Input data
--- START ---

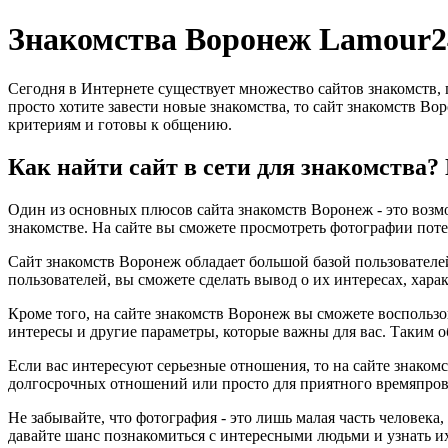
Знакомства Воронеж Lamour2
Сегодня в Интернете существует множество сайтов знакомств,
просто хотите завести новые знакомства, то сайт знакомств Во
критериям и готовы к общению.
Как найти сайт в сети для знакомства
Один из основных плюсов сайта знакомств Воронеж - это возмо
знакомстве. На сайте вы сможете просмотреть фотографии поте
Сайт знакомств Воронеж обладает большой базой пользователей
пользователей, вы сможете сделать вывод о их интересах, хара
Кроме того, на сайте знакомств Воронеж вы сможете воспользо
интересы и другие параметры, которые важны для вас. Таким о
Если вас интересуют серьезные отношения, то на сайте знаком
долгосрочных отношений или просто для приятного времяпров
Не забывайте, что фотография - это лишь малая часть человека
давайте шанс познакомиться с интересными людьми и узнать и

--- END ---

Assignment
Give again, exactly, the lines from the start of the data through the one holding "Один из основных"; omit the pictures.

Response to the exercise
Знакомства Воронеж Lamour2
Сегодня в Интернете существует множество сайтов знакомств,
просто хотите завести новые знакомства, то сайт знакомств Во
критериям и готовы к общению.
Как найти сайт в сети для знакомства
Один из основных плюсов сайта знакомств Воронеж - это возмо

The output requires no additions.